[EXERCISE GOAL]
Output exactly the lines from the one with "Cadician's Blog" to the close of the records below, first and last included.

Records from a dataset
== == ==
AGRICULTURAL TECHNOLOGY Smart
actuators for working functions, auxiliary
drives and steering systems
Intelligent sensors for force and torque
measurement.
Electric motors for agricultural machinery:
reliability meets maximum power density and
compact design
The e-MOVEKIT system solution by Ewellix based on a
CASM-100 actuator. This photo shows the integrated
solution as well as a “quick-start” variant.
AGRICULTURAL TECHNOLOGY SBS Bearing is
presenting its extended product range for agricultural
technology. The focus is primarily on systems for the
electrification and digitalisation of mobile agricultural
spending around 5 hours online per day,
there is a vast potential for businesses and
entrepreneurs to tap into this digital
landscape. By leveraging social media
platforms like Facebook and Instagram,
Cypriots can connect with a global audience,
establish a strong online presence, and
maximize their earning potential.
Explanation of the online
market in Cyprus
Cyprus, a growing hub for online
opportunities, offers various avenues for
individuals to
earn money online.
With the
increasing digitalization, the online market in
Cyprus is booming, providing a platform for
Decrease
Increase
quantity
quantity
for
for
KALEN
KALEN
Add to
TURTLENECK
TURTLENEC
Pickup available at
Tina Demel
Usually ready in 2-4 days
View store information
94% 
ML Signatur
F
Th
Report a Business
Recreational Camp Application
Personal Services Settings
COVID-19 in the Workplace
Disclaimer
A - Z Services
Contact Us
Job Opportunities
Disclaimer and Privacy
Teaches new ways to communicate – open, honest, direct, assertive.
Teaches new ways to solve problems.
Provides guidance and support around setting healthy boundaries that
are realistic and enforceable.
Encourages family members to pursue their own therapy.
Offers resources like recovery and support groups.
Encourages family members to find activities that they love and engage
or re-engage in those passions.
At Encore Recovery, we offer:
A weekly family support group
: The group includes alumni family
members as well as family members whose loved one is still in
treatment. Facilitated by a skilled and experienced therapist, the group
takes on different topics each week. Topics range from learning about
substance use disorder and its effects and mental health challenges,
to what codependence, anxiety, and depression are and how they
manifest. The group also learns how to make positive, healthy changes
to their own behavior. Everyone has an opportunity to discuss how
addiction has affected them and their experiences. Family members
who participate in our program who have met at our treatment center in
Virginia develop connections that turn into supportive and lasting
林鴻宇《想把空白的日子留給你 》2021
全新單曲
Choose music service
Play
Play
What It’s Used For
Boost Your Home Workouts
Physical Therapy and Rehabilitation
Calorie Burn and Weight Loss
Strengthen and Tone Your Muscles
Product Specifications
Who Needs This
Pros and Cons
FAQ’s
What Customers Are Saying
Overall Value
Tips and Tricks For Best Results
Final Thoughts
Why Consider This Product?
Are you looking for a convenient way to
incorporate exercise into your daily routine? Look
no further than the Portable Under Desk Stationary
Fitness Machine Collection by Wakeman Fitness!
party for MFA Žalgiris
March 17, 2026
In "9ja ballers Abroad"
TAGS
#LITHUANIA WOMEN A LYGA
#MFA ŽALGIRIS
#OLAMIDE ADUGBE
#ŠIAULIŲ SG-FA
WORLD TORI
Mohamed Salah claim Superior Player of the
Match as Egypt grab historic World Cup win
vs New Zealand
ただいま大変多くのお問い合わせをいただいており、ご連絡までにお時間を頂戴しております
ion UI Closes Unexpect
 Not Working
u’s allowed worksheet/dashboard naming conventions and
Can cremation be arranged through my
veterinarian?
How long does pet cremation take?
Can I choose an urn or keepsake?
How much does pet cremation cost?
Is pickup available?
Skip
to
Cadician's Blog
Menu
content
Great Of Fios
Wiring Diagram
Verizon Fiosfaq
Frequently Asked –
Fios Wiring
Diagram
== == ==
[ANSWER AREA]
Cadician's Blog
Menu
content
Great Of Fios
Wiring Diagram
Verizon Fiosfaq
Frequently Asked –
Fios Wiring
Diagram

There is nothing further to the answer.